------ Records

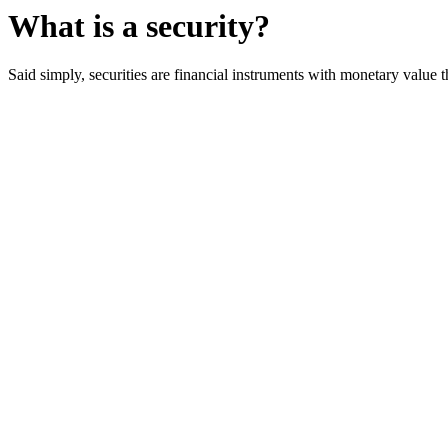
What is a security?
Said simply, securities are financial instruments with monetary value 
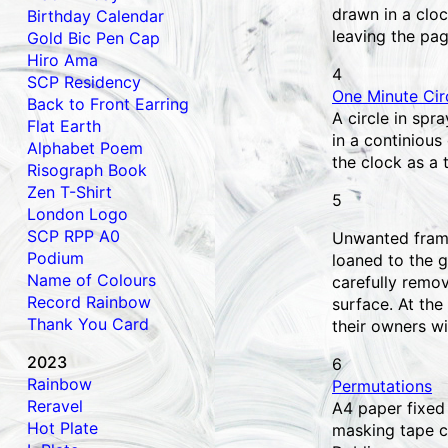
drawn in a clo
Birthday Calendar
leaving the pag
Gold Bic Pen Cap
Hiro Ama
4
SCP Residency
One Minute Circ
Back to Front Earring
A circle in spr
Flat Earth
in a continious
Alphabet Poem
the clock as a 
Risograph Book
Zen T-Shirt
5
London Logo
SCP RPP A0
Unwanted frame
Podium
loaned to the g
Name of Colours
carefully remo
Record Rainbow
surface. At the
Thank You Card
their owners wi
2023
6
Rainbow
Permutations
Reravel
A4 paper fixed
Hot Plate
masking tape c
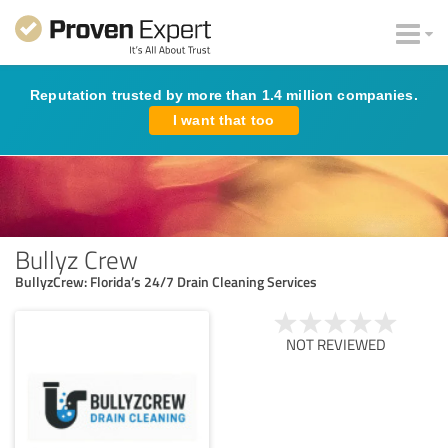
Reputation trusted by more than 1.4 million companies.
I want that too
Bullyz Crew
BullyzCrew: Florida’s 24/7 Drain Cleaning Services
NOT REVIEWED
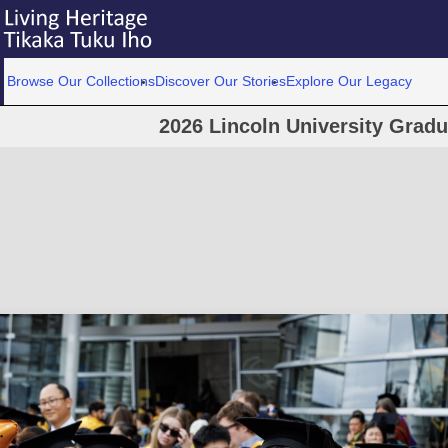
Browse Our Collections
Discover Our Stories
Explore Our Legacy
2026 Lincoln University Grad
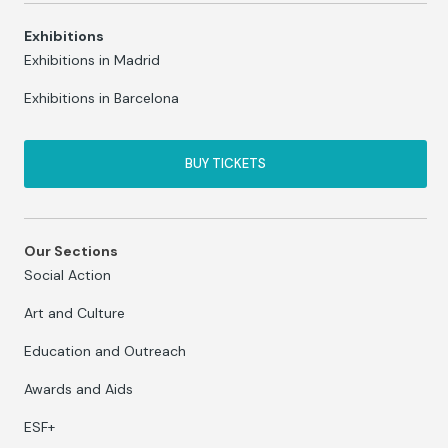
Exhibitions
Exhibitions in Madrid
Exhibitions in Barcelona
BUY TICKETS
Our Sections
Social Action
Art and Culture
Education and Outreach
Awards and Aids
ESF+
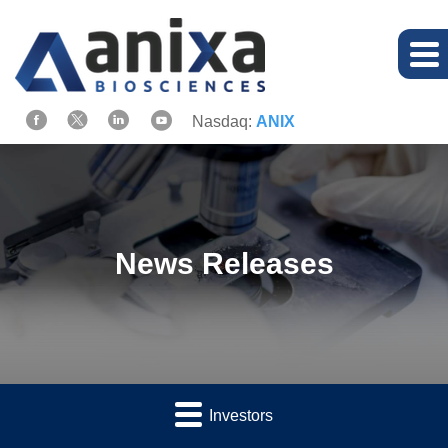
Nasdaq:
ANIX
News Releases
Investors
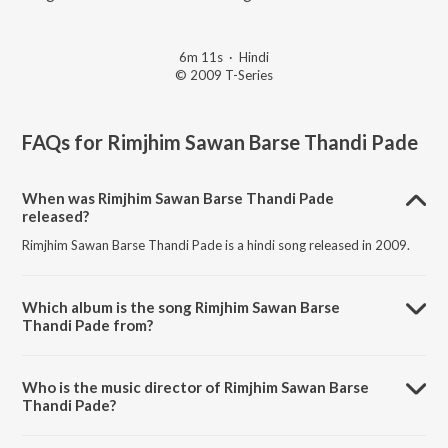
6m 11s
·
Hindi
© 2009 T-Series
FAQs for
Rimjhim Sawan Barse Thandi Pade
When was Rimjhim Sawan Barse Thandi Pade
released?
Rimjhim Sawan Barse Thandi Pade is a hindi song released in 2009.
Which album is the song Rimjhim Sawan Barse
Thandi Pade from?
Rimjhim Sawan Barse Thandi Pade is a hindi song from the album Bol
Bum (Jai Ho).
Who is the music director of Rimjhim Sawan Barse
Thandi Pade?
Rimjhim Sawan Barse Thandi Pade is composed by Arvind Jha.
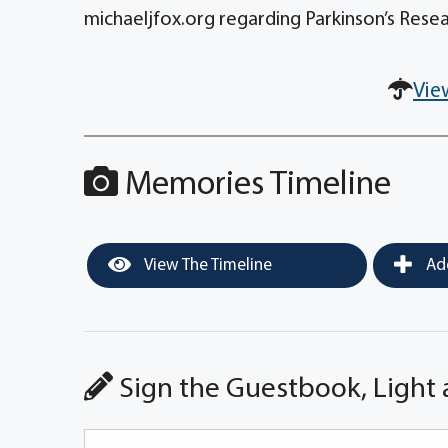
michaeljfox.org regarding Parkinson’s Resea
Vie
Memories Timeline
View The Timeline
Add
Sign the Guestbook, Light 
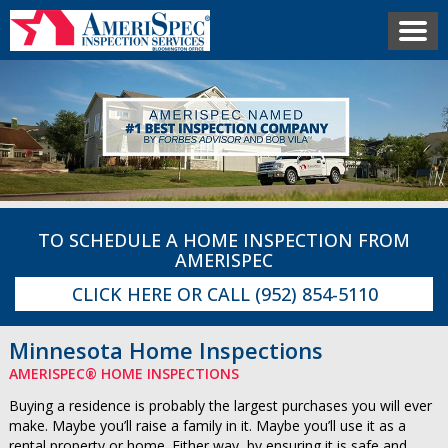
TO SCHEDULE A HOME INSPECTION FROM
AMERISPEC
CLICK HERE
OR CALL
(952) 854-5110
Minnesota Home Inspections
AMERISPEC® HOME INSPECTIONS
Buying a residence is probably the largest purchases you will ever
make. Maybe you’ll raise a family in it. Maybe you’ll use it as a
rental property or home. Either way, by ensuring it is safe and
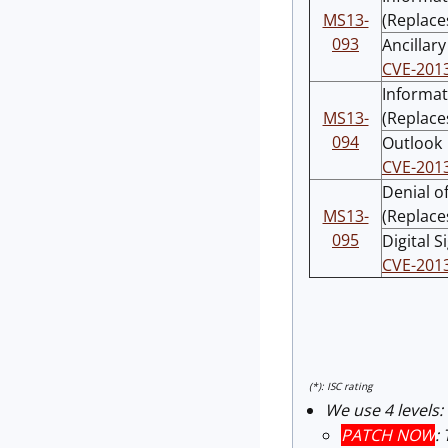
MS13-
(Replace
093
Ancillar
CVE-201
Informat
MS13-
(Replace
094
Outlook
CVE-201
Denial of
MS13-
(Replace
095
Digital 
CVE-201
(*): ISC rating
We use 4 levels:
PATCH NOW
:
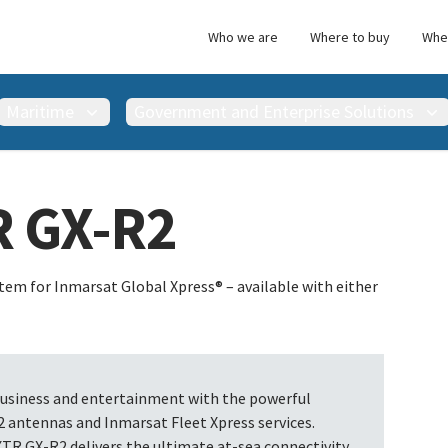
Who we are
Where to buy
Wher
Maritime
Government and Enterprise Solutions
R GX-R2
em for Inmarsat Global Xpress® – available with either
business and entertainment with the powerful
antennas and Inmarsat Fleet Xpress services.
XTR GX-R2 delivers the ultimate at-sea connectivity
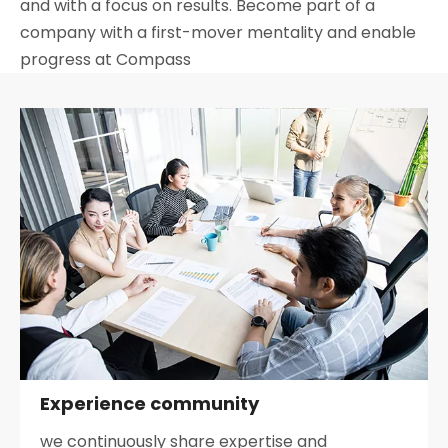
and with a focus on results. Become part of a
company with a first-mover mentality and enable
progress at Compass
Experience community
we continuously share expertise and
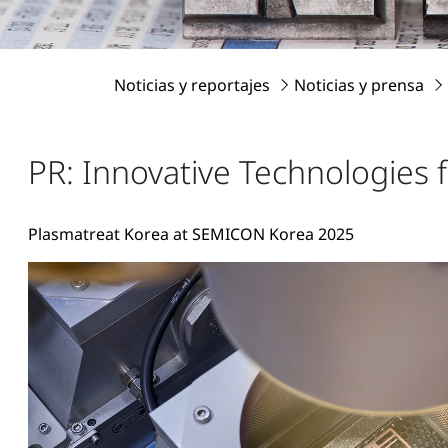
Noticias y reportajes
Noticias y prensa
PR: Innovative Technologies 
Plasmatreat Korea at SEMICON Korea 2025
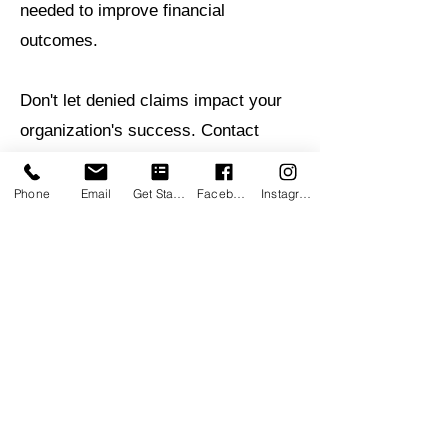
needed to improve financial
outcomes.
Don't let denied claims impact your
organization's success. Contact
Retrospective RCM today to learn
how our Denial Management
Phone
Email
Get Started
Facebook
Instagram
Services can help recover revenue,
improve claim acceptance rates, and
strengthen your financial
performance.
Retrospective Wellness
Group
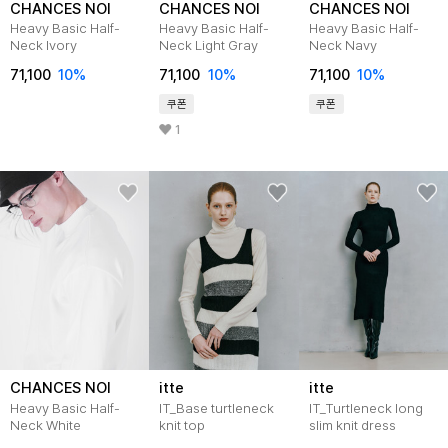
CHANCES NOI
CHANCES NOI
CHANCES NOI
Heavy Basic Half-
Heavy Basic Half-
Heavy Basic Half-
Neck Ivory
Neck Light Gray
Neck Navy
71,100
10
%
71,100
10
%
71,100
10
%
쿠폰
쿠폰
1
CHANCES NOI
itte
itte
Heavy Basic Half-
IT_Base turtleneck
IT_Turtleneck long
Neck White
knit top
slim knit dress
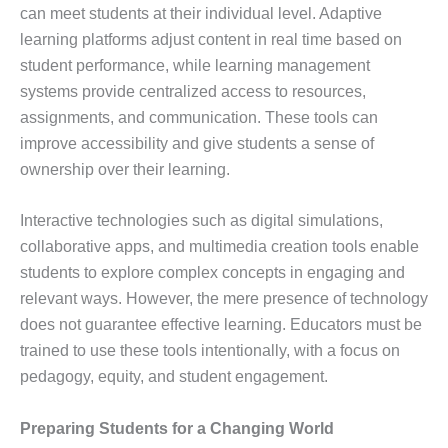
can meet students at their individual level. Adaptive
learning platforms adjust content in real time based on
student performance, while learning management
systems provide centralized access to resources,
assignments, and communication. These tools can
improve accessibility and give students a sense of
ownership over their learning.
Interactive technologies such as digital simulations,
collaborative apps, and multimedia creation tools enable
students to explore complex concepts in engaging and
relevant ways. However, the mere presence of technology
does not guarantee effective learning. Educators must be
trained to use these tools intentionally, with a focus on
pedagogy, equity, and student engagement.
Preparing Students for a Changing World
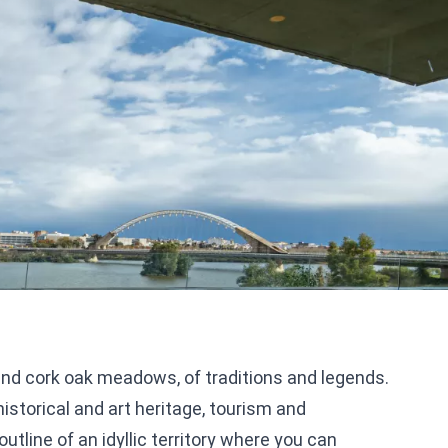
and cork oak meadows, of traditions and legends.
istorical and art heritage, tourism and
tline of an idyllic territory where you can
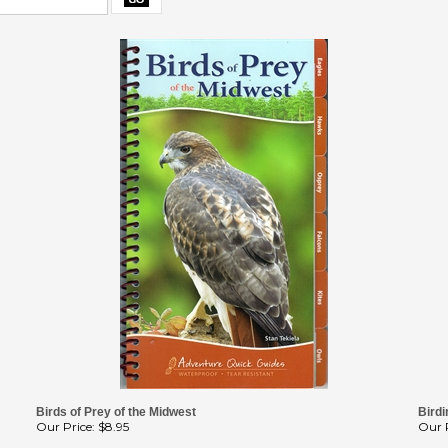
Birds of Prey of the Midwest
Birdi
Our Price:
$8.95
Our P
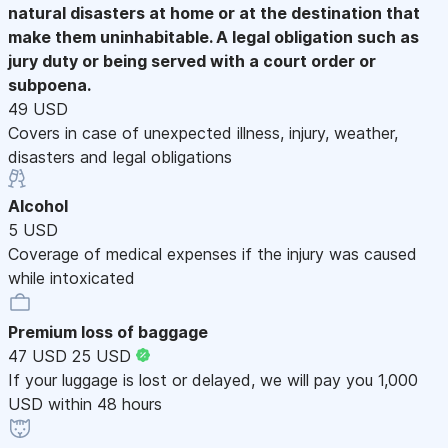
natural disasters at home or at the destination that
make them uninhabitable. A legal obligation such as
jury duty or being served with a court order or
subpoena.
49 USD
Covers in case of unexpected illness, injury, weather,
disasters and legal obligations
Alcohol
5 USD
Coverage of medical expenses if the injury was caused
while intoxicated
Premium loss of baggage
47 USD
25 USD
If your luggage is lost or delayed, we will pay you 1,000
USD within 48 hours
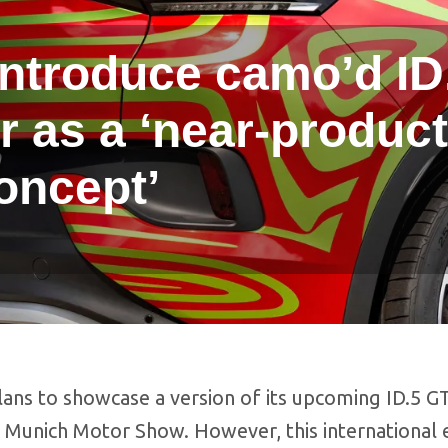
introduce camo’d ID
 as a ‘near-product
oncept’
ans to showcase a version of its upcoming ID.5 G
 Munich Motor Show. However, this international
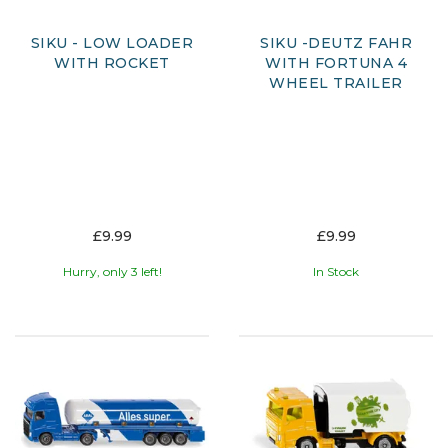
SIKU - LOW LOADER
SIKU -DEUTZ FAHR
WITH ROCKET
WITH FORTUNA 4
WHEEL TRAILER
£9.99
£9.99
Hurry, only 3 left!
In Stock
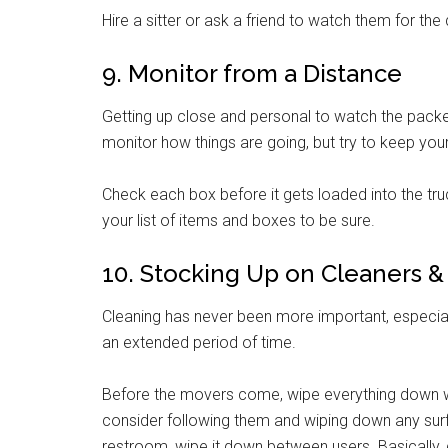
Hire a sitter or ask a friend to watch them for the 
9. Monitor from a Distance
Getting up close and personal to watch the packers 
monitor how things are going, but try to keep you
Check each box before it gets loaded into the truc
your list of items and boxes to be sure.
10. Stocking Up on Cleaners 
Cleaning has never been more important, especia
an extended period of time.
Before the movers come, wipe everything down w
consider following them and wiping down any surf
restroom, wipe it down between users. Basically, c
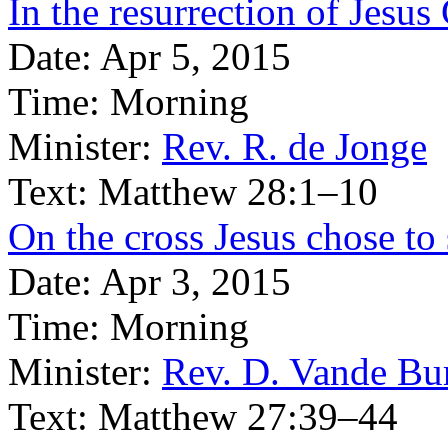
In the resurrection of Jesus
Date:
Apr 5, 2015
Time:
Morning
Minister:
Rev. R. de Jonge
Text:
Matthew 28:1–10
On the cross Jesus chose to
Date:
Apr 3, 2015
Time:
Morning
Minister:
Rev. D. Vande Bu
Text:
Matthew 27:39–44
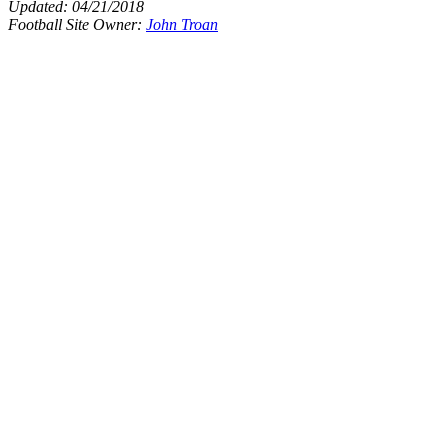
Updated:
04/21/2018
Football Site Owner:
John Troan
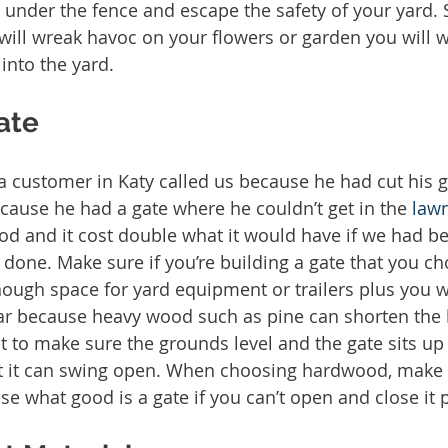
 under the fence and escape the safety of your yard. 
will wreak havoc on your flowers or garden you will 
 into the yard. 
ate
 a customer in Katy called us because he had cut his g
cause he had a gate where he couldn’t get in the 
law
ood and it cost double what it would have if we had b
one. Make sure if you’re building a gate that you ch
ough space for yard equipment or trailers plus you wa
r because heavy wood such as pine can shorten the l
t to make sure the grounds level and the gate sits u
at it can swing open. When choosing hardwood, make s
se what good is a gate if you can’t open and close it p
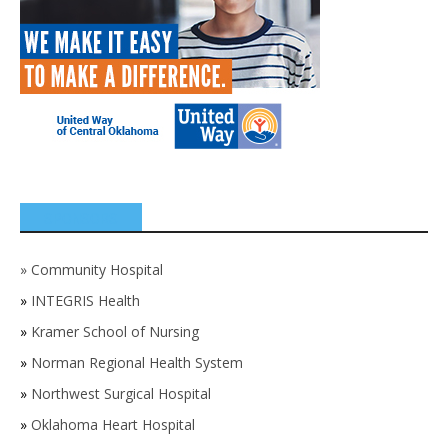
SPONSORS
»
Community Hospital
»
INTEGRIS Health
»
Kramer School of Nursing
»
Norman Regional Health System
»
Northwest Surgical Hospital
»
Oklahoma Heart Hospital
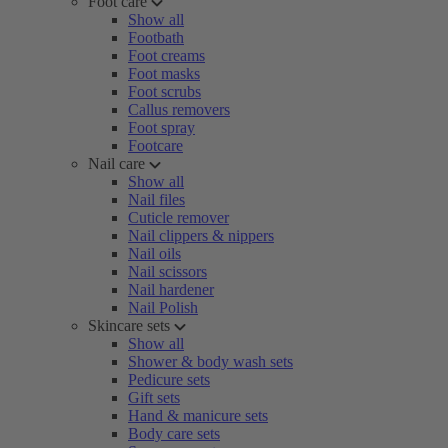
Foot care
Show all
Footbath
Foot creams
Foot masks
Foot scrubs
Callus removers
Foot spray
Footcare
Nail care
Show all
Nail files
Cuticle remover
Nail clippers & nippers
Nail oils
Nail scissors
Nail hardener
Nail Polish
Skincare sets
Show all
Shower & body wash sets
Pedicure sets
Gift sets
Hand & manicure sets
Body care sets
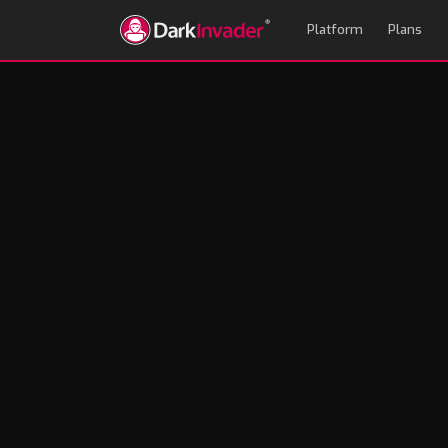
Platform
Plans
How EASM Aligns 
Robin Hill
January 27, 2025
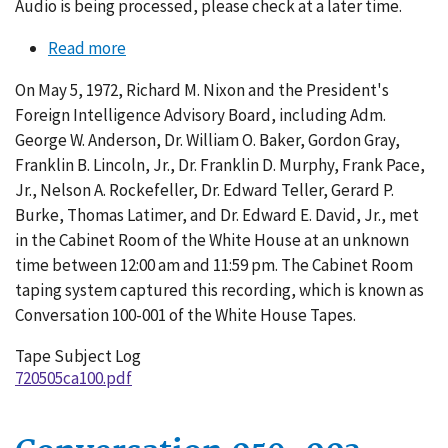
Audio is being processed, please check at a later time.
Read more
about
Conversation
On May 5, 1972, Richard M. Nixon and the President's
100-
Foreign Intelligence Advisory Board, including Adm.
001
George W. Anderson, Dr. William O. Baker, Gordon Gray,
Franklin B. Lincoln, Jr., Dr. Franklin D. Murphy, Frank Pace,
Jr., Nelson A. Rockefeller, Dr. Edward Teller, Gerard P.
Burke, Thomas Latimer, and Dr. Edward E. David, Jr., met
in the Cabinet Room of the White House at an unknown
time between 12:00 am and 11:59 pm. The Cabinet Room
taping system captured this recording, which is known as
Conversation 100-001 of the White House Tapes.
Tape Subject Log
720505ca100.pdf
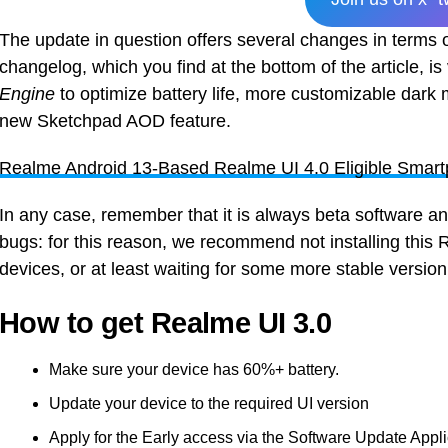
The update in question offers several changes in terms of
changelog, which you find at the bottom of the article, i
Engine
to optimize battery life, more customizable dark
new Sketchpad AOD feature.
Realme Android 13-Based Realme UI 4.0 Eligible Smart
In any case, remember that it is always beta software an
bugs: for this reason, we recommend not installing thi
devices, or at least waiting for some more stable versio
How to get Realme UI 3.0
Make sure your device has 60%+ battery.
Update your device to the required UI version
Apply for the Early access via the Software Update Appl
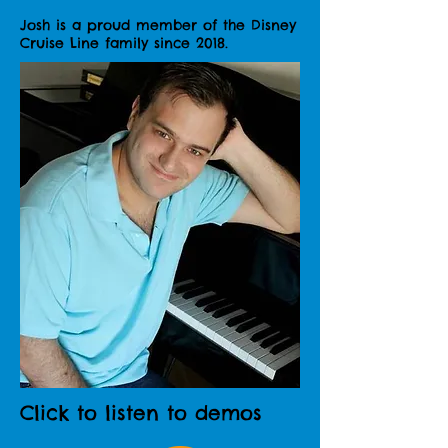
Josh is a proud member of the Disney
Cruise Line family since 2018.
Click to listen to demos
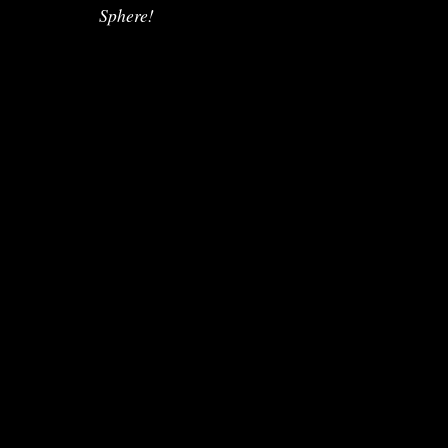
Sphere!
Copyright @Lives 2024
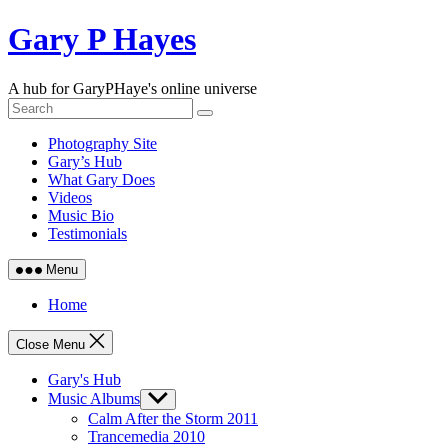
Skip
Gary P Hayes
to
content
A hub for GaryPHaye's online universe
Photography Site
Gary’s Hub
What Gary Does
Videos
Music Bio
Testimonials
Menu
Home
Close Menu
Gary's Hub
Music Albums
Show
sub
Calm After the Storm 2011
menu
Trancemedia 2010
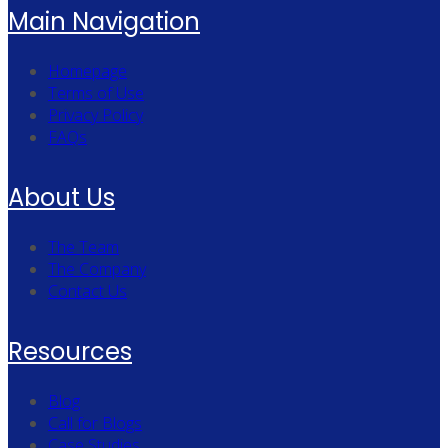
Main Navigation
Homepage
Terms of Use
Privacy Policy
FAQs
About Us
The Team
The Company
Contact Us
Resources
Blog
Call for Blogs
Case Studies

------------

Aim of the task
A line belongs in the answer if it contains the word "Site"; copy every such line from the data above.

Solution below
Football Site Owner:
Photography Site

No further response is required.